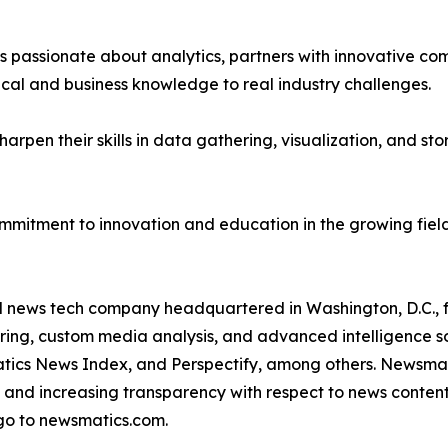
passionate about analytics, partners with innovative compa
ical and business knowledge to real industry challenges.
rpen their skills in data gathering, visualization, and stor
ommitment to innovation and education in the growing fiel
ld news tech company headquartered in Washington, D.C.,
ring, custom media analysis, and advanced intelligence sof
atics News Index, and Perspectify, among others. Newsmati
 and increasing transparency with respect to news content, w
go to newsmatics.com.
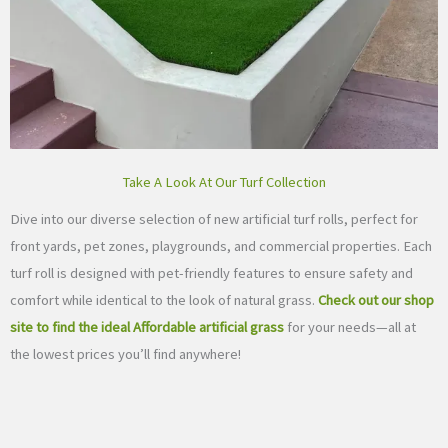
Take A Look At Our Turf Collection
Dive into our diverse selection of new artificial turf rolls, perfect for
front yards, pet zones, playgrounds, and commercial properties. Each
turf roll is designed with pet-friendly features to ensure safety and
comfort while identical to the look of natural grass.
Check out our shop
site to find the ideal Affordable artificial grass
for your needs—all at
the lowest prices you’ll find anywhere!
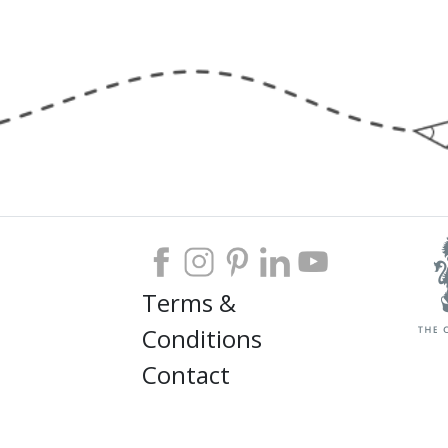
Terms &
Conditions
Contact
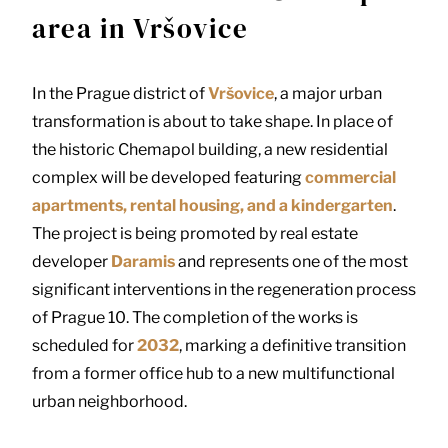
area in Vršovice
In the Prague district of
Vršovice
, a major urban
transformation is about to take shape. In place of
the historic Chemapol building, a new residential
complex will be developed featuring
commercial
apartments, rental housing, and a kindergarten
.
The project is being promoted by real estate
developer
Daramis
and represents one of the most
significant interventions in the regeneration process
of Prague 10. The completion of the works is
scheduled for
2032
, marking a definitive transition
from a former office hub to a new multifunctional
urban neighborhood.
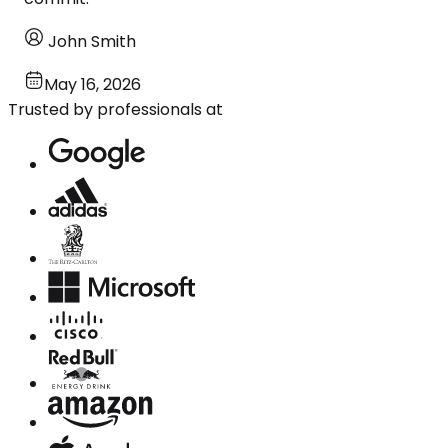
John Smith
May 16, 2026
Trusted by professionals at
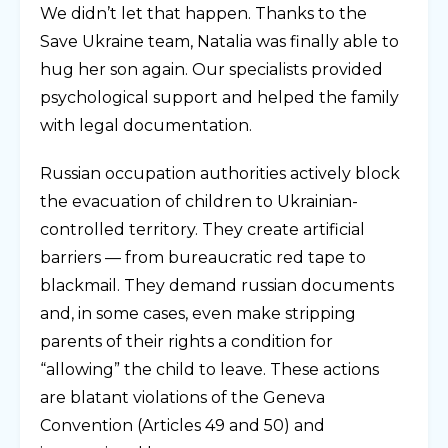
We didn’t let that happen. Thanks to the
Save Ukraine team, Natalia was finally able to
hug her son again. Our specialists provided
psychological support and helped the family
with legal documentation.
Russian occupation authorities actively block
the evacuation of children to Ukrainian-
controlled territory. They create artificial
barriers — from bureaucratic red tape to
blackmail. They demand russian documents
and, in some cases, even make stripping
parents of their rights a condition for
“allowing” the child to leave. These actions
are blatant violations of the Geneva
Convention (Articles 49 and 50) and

************

Task brief |
Stop at the line containing "turf roll is" and include it. Everything from the first line of the material up to there is to be repeated exactly, leaving out pictures.

Answer for this exercise |
passionate about analytics, partners with innovative compa
ical and business knowledge to real industry challenges.
rpen their skills in data gathering, visualization, and stor
ommitment to innovation and education in the growing fiel
ld news tech company headquartered in Washington, D.C.,
ring, custom media analysis, and advanced intelligence sof
atics News Index, and Perspectify, among others. Newsmati
 and increasing transparency with respect to news content, w
go to newsmatics.com.
Take A Look At Our Turf Collection
Dive into our diverse selection of new artificial turf rolls, perfect for
front yards, pet zones, playgrounds, and commercial properties. Each
turf roll is designed with pet-friendly features to ensure safety and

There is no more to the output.